M&S veteran eyes top job as takes on clothing role
By James Davey
LONDON (Reuters) - Steve Rowe's switch from running Marks & Spencer's (MKS.L: Quote) food business to heading its general merchandise arm could make or break his chances of succeeding Marc Bolland as chief executive, arguably the most prestigious job in British retail.
Rowe has led the upmarket food division for three years, delivering 23 straight quarters of underlying sales growth and an outperformance of the wider industry, helping M&S post a first rise in profit in four years in 2014-15.
However his shift to general merchandise - the 131-year-old firm's flagship division, accounting for about two-thirds of profit - represents a significant step up.
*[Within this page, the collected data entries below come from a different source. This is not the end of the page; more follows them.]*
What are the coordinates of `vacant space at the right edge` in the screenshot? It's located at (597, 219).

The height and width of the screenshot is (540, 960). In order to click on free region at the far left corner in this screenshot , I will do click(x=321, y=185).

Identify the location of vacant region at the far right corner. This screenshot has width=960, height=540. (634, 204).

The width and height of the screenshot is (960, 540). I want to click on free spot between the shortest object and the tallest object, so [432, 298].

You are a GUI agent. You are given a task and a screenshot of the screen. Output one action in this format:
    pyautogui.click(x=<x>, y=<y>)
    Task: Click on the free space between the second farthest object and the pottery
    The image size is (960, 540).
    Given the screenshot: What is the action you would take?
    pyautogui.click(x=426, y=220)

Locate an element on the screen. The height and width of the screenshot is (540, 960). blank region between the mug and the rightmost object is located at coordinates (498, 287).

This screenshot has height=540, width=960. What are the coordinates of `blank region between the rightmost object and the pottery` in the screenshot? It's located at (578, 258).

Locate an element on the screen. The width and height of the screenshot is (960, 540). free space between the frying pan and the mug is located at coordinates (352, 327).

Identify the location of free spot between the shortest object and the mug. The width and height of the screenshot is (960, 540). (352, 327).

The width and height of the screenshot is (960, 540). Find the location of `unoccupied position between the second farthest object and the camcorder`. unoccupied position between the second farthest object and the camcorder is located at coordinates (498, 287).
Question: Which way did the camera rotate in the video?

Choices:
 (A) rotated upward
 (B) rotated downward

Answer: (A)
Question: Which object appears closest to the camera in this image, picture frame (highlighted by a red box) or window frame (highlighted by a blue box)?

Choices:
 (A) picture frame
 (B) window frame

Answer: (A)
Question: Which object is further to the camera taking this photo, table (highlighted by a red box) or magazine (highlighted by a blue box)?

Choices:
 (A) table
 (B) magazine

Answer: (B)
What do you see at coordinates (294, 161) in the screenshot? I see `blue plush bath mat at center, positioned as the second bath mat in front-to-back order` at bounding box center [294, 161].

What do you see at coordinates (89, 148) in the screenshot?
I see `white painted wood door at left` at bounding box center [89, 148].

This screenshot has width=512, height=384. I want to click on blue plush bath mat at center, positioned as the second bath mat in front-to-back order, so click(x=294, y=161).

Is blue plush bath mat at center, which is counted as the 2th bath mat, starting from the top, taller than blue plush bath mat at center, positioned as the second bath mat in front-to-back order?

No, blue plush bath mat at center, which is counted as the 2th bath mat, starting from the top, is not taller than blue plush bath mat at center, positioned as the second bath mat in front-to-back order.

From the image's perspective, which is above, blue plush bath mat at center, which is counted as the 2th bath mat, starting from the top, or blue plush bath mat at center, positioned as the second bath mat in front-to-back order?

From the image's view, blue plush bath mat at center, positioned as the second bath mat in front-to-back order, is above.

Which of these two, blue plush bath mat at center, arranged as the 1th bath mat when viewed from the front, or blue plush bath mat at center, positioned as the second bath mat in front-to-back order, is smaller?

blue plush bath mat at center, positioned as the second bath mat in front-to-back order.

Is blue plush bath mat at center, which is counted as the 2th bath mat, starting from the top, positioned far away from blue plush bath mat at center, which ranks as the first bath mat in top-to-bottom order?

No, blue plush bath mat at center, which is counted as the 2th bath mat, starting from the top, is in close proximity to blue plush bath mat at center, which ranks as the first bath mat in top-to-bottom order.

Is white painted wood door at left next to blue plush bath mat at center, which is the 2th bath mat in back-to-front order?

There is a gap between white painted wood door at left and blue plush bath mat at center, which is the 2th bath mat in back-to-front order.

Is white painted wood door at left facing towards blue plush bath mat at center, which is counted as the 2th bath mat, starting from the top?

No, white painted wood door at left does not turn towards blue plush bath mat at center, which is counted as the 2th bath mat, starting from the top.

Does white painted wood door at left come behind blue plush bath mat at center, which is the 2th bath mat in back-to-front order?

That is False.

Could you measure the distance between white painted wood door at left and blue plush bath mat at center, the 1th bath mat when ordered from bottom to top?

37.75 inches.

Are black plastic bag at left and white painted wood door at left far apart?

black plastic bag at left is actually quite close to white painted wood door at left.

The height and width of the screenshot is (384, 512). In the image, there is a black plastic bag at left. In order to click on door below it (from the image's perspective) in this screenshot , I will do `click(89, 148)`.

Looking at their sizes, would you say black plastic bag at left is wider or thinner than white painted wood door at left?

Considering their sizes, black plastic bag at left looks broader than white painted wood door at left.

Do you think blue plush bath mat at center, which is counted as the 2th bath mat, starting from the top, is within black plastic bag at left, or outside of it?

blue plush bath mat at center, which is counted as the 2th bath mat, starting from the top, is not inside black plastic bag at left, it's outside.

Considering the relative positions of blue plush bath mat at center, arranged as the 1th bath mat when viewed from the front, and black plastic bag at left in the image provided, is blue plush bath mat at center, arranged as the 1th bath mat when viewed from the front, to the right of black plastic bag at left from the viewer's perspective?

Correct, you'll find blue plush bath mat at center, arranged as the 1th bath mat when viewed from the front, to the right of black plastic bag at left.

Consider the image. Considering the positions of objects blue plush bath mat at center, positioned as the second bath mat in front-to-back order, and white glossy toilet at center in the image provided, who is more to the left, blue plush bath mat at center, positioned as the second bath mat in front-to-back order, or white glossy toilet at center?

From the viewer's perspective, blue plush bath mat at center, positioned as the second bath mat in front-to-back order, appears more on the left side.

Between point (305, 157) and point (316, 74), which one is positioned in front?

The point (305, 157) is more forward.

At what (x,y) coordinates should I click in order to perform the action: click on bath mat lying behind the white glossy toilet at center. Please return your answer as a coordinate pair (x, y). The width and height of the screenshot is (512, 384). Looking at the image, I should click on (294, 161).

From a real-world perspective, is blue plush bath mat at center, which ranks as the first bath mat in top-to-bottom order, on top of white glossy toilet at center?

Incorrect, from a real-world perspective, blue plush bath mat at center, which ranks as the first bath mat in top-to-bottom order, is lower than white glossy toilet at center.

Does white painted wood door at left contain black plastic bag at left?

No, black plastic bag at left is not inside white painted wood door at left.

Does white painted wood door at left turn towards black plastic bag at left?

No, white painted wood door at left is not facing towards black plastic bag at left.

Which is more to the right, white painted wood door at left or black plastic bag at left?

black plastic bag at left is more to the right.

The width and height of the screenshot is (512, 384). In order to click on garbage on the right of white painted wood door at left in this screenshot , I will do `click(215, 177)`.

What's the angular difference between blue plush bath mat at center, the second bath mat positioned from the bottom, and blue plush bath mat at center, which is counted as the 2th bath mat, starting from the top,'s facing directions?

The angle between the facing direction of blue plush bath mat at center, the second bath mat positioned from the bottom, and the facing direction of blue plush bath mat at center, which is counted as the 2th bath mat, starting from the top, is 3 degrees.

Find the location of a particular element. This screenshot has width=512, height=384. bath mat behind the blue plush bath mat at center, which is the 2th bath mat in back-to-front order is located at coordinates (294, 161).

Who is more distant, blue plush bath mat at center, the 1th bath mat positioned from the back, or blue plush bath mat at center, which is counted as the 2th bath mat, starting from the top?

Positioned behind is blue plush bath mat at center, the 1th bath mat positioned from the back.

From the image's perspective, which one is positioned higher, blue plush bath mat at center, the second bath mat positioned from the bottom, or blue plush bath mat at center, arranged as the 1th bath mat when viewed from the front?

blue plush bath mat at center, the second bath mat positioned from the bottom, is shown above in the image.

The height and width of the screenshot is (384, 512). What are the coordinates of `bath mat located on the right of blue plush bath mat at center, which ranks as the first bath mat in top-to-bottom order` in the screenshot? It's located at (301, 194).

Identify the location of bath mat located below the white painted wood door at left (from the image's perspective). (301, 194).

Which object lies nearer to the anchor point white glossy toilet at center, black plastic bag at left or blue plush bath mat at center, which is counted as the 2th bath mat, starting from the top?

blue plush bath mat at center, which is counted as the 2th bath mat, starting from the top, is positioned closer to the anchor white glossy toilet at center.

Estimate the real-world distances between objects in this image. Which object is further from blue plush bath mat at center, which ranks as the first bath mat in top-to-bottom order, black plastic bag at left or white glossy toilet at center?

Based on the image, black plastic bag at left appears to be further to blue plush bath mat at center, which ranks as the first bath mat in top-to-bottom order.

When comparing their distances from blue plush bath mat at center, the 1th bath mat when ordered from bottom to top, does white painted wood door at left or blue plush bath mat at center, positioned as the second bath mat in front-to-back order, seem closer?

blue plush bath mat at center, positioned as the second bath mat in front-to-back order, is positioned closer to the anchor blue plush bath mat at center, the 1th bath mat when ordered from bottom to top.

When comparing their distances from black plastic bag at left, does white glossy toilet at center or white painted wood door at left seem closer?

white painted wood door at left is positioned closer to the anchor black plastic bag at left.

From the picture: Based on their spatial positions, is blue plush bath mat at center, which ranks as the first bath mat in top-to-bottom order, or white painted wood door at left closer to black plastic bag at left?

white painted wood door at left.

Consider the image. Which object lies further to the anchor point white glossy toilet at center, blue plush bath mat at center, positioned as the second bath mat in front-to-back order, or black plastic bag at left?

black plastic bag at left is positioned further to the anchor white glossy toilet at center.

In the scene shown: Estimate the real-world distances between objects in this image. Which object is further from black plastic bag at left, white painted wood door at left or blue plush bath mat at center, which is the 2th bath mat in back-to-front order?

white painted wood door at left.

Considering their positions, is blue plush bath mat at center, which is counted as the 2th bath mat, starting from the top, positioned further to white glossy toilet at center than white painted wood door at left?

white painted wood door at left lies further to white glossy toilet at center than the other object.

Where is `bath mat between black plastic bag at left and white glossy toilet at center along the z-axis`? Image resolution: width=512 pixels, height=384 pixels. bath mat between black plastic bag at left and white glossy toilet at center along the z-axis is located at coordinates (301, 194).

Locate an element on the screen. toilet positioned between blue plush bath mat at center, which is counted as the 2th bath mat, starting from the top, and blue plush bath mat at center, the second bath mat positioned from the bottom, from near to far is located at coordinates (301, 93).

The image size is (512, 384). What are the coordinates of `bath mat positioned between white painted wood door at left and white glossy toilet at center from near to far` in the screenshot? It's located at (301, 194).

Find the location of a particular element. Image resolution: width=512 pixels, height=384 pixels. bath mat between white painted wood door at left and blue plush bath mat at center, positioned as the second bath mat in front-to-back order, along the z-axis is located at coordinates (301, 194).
He faces the challenge of delivering the sustained rise in sales, along with profit margin gains, that will convince investors the M&S recovery is on track.
The opportunity came his way when Britain's biggest clothing retailer announced on Thursday that John Dixon - who had been tipped as a possible successor to Bolland - had quit as executive director of general merchandise, a position he has held since 2012, to become a CEO elsewhere.
Rowe, who has been at M&S for more than 26 of his 47 years, and whose father Joe was an executive director until 2000, has made no secret of his desire for the top job, telling Reuters last year he would love to be CEO.
If he can replicate his food success in his new division, which spans clothing, shoes and homeware, he may get his chance and outmaneuver the claims to Bolland's job of Laura Wade-Gery, executive director multi-channel, and finance chief Helen Weir.
EXPERTS DIVIDED Continued...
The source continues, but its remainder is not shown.